→ **Problem requirements**:
Begin at the line below that has "Google sử dụng". Stop after the line that has "editor's choice", repeating each line exactly and leaving out the pictures.

***** Records provided

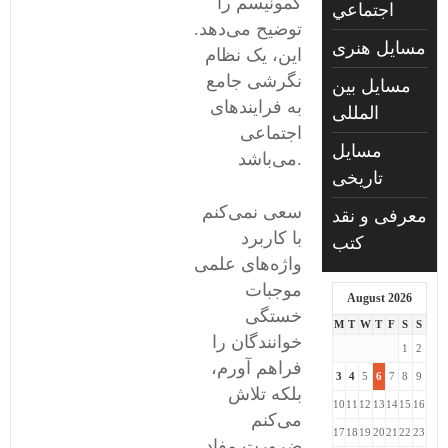
کمونیسم را
اجتماعي
توضیح می‌دهد.
مسايل هنری
این، یک نظام
نگرشی جامع
مسایل بین
به فرایندهای
المللی
اجتماعی
مسایل
می‌باشد.
تاریخی
سعی نمی‌کنم
معرفی و نقد
با کاربرد
کتب
واژه‌های علمی
موجبات
August 2026
خستگی
M
T
W
T
F
S
S
خوانندگان را
1
2
فراهم آورم،
3
4
5
6
7
8
9
بلکه تلاش
10
11
12
13
14
15
16
می‌کنم
17
18
19
20
21
22
23
ضرورت مفاد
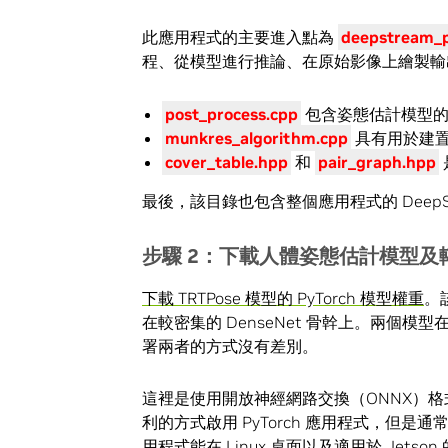
此應用程式的主要進入點為
deepstream_p
程、從模型進行推論、在原始影像上繪製輸
post_process.cpp
包含姿態估計模型的
munkres_algorithm.cpp
具有用於建
cover_table.hpp
和
pair_graph.hpp
最後，該目錄也包含整個應用程式的 DeepStre
步驟
2
：下載人體姿態估計模型及
下載 TRTPose 模型的 PyTorch 模型權重
。
在較密集的 DenseNet 骨幹上。兩個模型
署兩者的方式沒有差別。
這裡是使用開放神經網路交換（ONNX）格式，以
利的方式啟用 PyTorch 應用程式，但
用程式能在 Linux 桌面以及適用於 Jetson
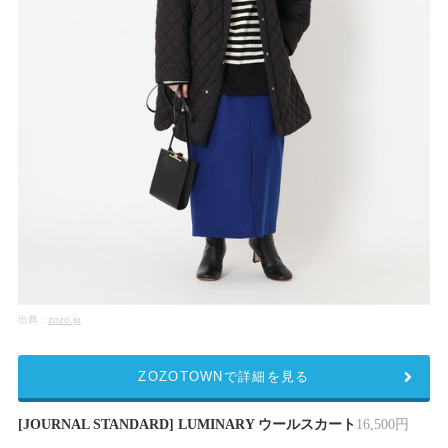
出典：
zozo.jp
ZOZOTOWNで詳細を見る
[JOURNAL STANDARD] LUMINARY ウールスカート
16,500円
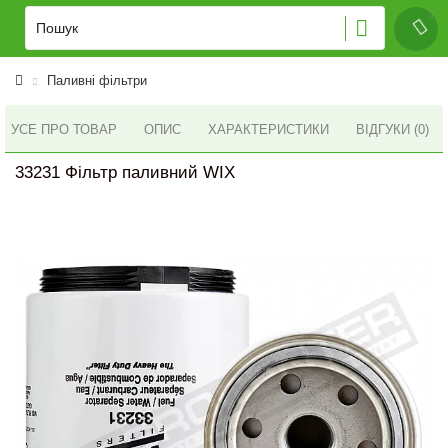
Паливні фільтри
УСЕ ПРО ТОВАР
ОПИС
ХАРАКТЕРИСТИКИ
ВІДГУКИ (0)
33231 Фільтр паливний WIX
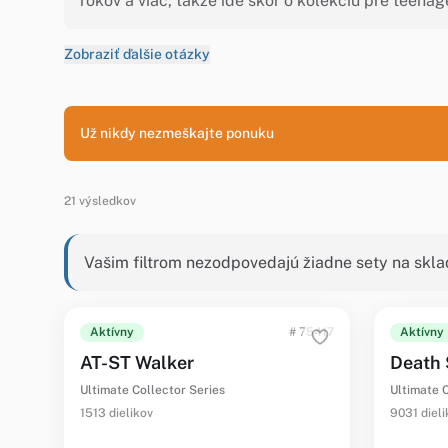
rokov a viac, takže ide skôr o kolekciu pre teena
Zobraziť ďalšie otázky
Už nikdy nezmeškajte ponuku
21 výsledkov
Vašim filtrom nezodpovedajú žiadne sety na skla
Aktívny
# 75417
Aktívny
AT-ST Walker
Death 
Ultimate Collector Series
Ultimate C
1513 dielikov
9031 dieli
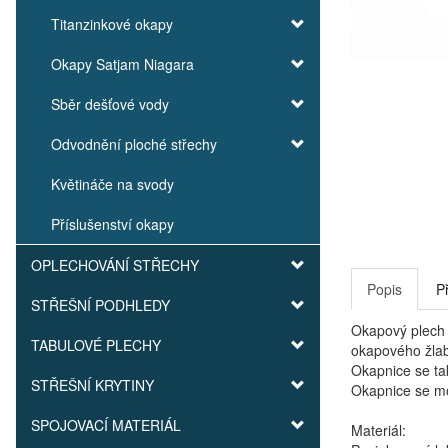
Titanzinkové okapy
Okapy Satjam Niagara
Sběr dešťové vody
Odvodnění ploché střechy
Květináče na svody
Příslušenství okapy
OPLECHOVÁNÍ STŘECHY
Popis
P
STŘEŠNÍ PODHLEDY
Okapový plech 
TABULOVÉ PLECHY
okapového žlab
Okapnice se ta
STŘEŠNÍ KRYTINY
Okapnice se mo
SPOJOVACÍ MATERIÁL
Materiál:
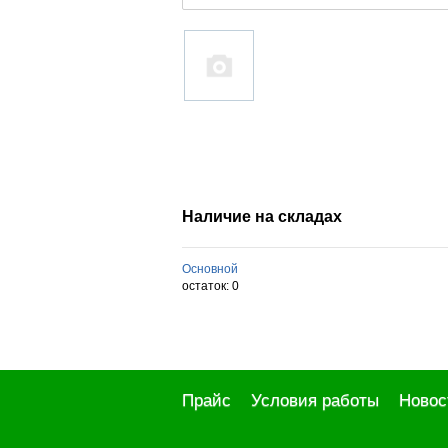
Наличие на складах
Основной
остаток:
0
Прайс
Условия работы
Новос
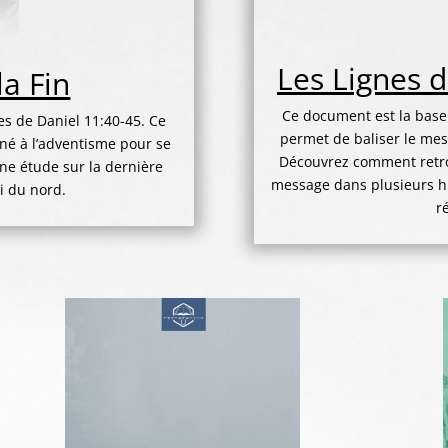
Les Lignes 
la Fin
Ce document est la base 
es de Daniel 11:40-45. Ce
permet de baliser le mess
né à l’adventisme pour se
Découvrez comment retrouv
une étude sur la dernière
message dans plusieurs hi
i du nord.
r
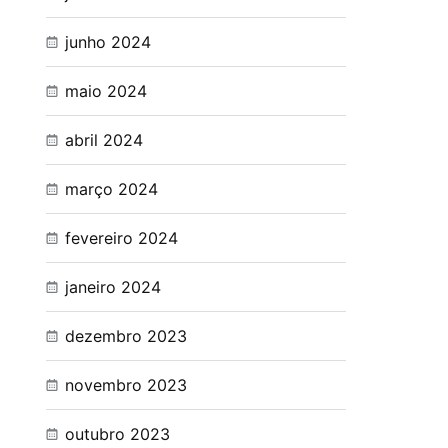
junho 2024
maio 2024
abril 2024
março 2024
fevereiro 2024
janeiro 2024
dezembro 2023
novembro 2023
outubro 2023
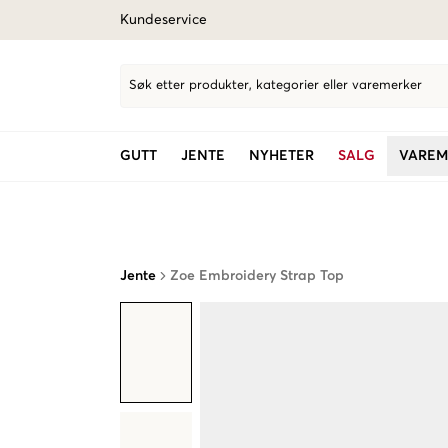
Kundeservice
Søk etter produkter, kategorier eller varemerker
GUTT
JENTE
NYHETER
SALG
VAREM
Jente
Zoe Embroidery Strap Top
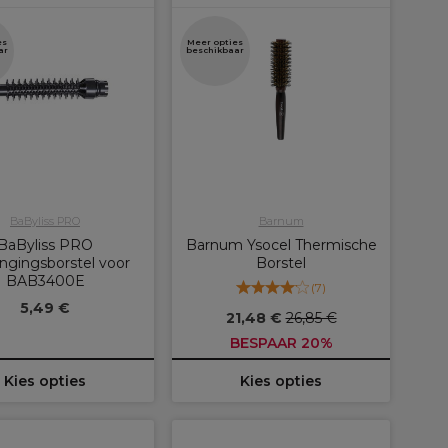
es
Meer opties
ar
beschikbaar
BaByliss PRO
Barnum
BaByliss PRO
Barnum Ysocel Thermische
ngingsborstel voor
Borstel
BAB3400E
(
7
)
5,49 €
21,48 €
26,85 €
BESPAAR 20%
Kies opties
Kies opties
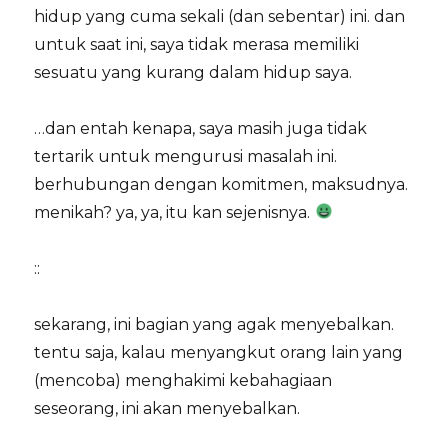
hidup yang cuma sekali (dan sebentar) ini. dan
untuk saat ini, saya tidak merasa memiliki
sesuatu yang kurang dalam hidup saya.
…dan entah kenapa, saya masih juga tidak
tertarik untuk mengurusi masalah ini.
berhubungan dengan komitmen, maksudnya.
menikah? ya, ya, itu kan sejenisnya.
::
sekarang, ini bagian yang agak menyebalkan.
tentu saja, kalau menyangkut orang lain yang
(mencoba) menghakimi kebahagiaan
seseorang, ini akan menyebalkan.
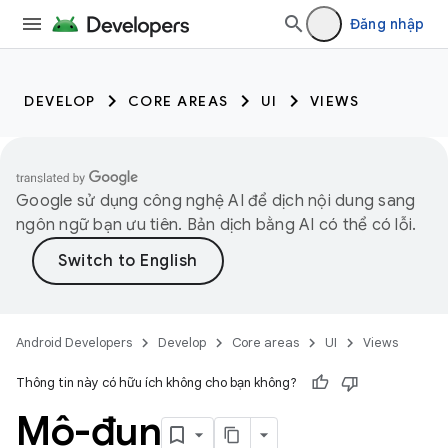
Đăng nhập
DEVELOP
CORE AREAS
UI
VIEWS
Google sử dụng công nghệ AI để dịch nội dung sang
ngôn ngữ bạn ưu tiên. Bản dịch bằng AI có thể có lỗi.
Android Developers
Develop
Core areas
UI
Views
Thông tin này có hữu ích không cho bạn không?
Mô-đun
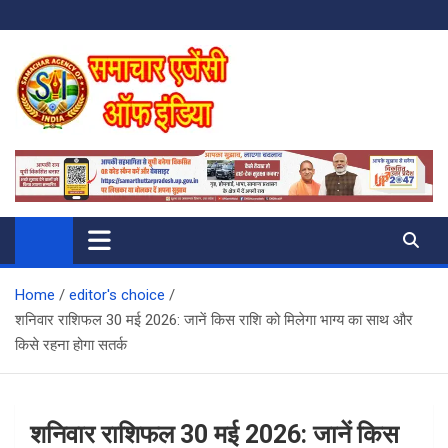
Skip
to
content
SAMACHAR AGENCY OF INDIA
My WordPress Blog
Home
editor's choice
शनिवार राशिफल 30 मई 2026: जानें किस राशि को मिलेगा भाग्य का साथ और
किसे रहना होगा सतर्क
शनिवार राशिफल 30 मई 2026: जानें किस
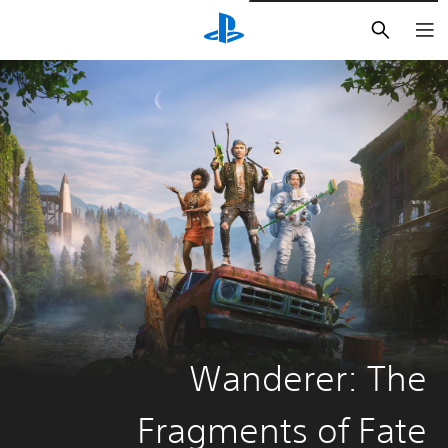
بحث
Wanderer: The
Fragments of Fate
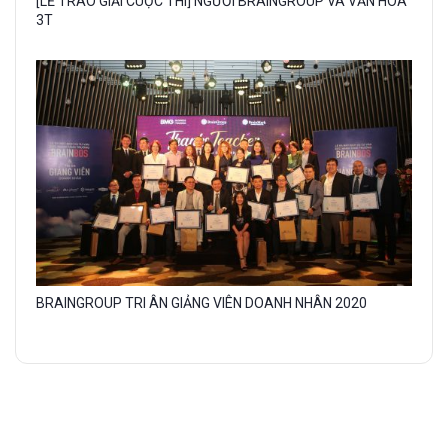
[LỄ TRAO GIẢI CUỘC THI] NGƯỜI BRAINGROUP VÀ VĂN HÓA
image
3T
with
caption:
Gallery
BRAINGROUP TRI ÂN GIẢNG VIÊN DOANH NHÂN 2020
image
with
caption:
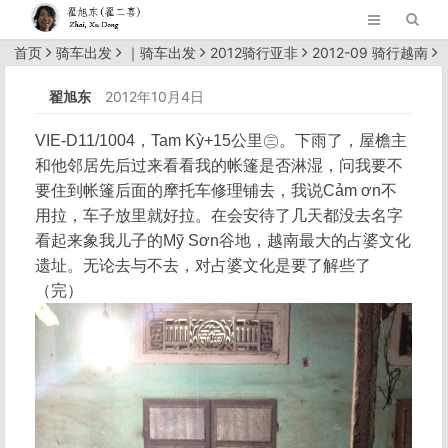
首页
骑车出发
｜
骑车出发
2012骑行亚非
2012-09 骑行越南
正文
翟旭东
2012年10月4日
VIE-D11/1004，Tam Kỳ+15公里㊂。下雨了，屋檐主
和他邻居先后过来看看我的帐篷是否淋湿，问我要不
要住到帐篷后面的摩托车修理铺去，我说Cảm ơn不
用拉，车子放里就好拉。在会安待了几天都没去名字
看起来象我儿子的Mỹ Sơn谷地，越南最大的占婆文化
遗址。无论去与不去，对占婆文化是要了解些了
（完）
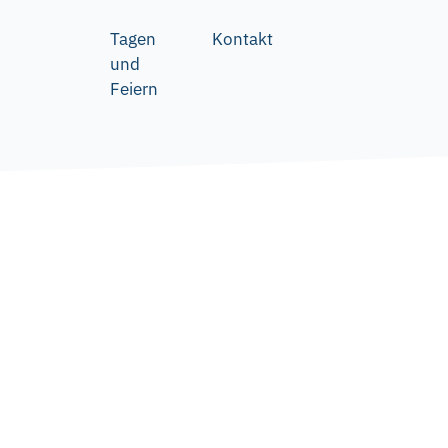
Tagen
Kontakt
und
Feiern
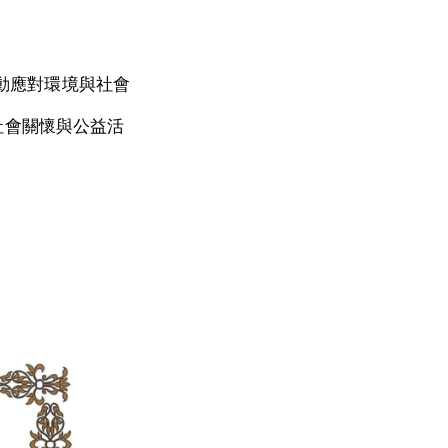
動應對環境與社會
社會關懷與公益活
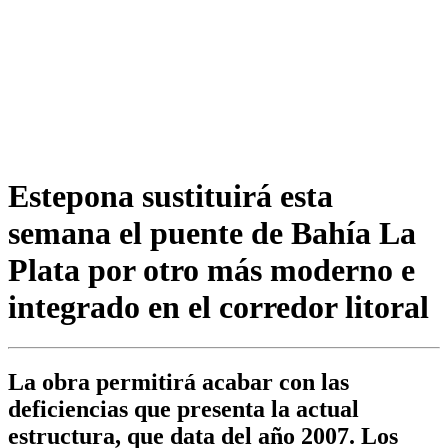
Estepona sustituirá esta
semana el puente de Bahía La
Plata por otro más moderno e
integrado en el corredor litoral
La obra permitirá acabar con las
deficiencias que presenta la actual
estructura, que data del año 2007. Los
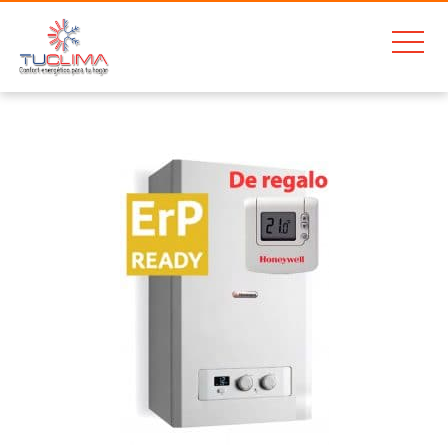
Home
Hermann Micraplus Condens 30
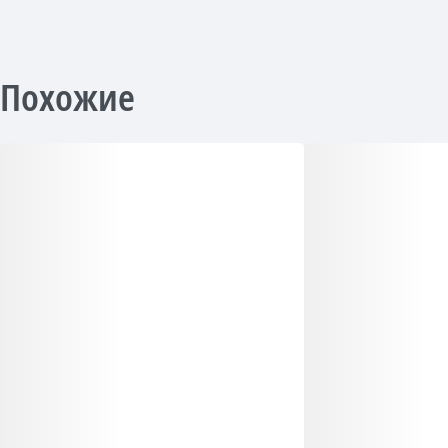
Похожие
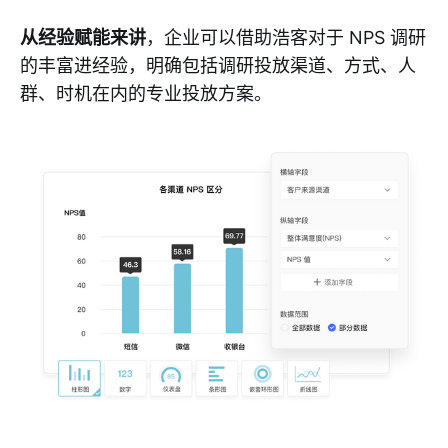
从经验赋能来讲
，企业可以借助浩客对于 NPS 调研
的丰富进经验，明确包括调研投放渠道、方式、人
群、时机在内的专业投放方案。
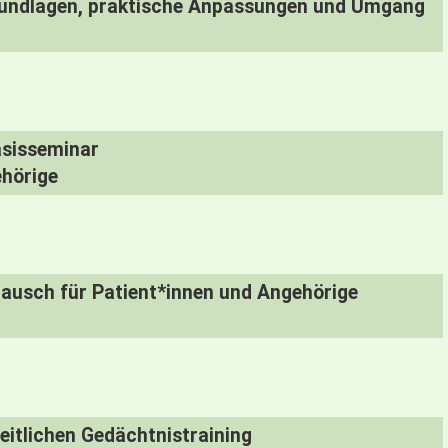
rundlagen, praktische Anpassungen und Umgang
asisseminar
ehörige
tausch für Patient*innen und Angehörige
itlichen Gedächtnistraining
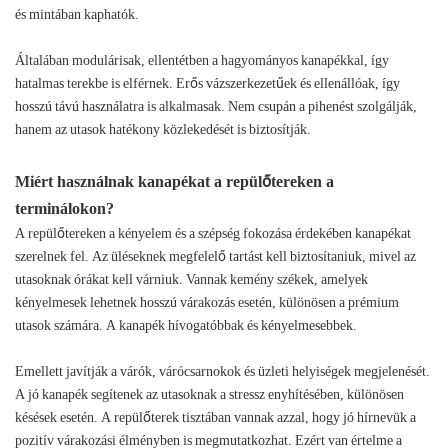
és mintában kaphatók.
Általában modulárisak, ellentétben a hagyományos kanapékkal, így
hatalmas terekbe is elférnek. Erős vázszerkezetűek és ellenállóak, így
hosszú távú használatra is alkalmasak. Nem csupán a pihenést szolgálják,
hanem az utasok hatékony közlekedését is biztosítják.
Miért használnak kanapékat a repülőtereken a
terminálokon?
A repülőtereken a kényelem és a szépség fokozása érdekében kanapékat
szerelnek fel. Az üléseknek megfelelő tartást kell biztosítaniuk, mivel az
utasoknak órákat kell várniuk. Vannak kemény székek, amelyek
kényelmesek lehetnek hosszú várakozás esetén, különösen a prémium
utasok számára. A kanapék hívogatóbbak és kényelmesebbek.
Emellett javítják a várók, várócsarnokok és üzleti helyiségek megjelenését.
A jó kanapék segítenek az utasoknak a stressz enyhítésében, különösen
késések esetén. A repülőterek tisztában vannak azzal, hogy jó hírnevük a
pozitív várakozási élményben is megmutatkozhat. Ezért van értelme a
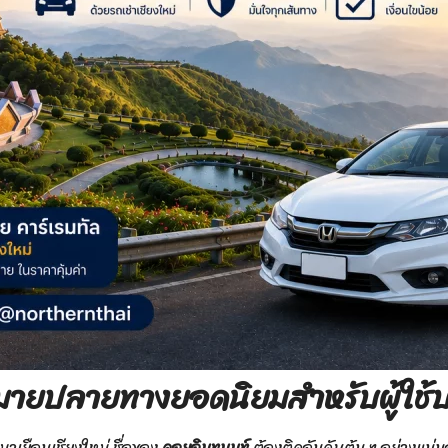
ายปลายทางยอดนิยมสำหรับผู้ใช้บริ
อมาเยือนเชียงใหม่ ชื่อของ
ดอยอินทนนท์
ต้องติดอันดับต้น ๆ อย่างแน่น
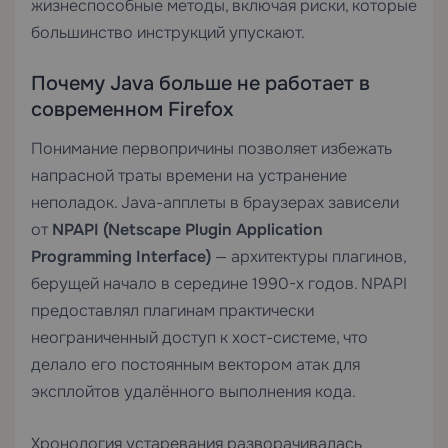
жизнеспособные методы, включая риски, которые
большинство инструкций упускают.
Почему Java больше не работает в
современном Firefox
Понимание первопричины позволяет избежать
напрасной траты времени на устранение
неполадок. Java-апплеты в браузерах зависели
от
NPAPI (Netscape Plugin Application
Programming Interface)
— архитектуры плагинов,
берущей начало в середине 1990-х годов. NPAPI
предоставлял плагинам практически
неограниченный доступ к хост-системе, что
делало его постоянным вектором атак для
эксплойтов удалённого выполнения кода.
Хронология устаревания разворачивалась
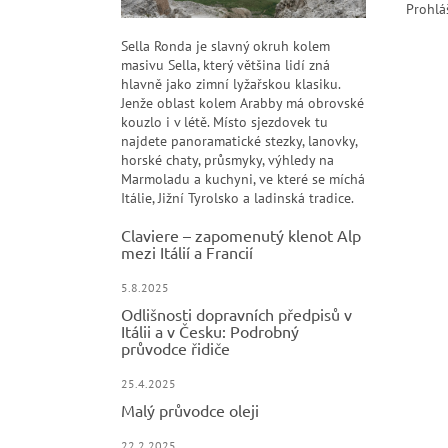
Prohlá
Sella Ronda je slavný okruh kolem
masivu Sella, který většina lidí zná
hlavně jako zimní lyžařskou klasiku.
Jenže oblast kolem Arabby má obrovské
kouzlo i v létě. Místo sjezdovek tu
najdete panoramatické stezky, lanovky,
horské chaty, průsmyky, výhledy na
Marmoladu a kuchyni, ve které se míchá
Itálie, Jižní Tyrolsko a ladinská tradice.
Claviere – zapomenutý klenot Alp
mezi Itálií a Francií
5.8.2025
Odlišnosti dopravních předpisů v
Itálii a v Česku: Podrobný
průvodce řidiče
25.4.2025
Malý průvodce oleji
22.2.2025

**********

→ **Answer space**:
Google sử dụng công nghệ AI để dịch nội dung sang
ngôn ngữ bạn ưu tiên. Bản dịch bằng AI có thể có lỗi.
Android Developers
Develop
Core areas
UI
Views
Thông tin này có hữu ích không cho bạn không?
Mô-đun
Skip
to
content
SAMACHAR AGENCY OF INDIA
My WordPress Blog
Home
editor's choice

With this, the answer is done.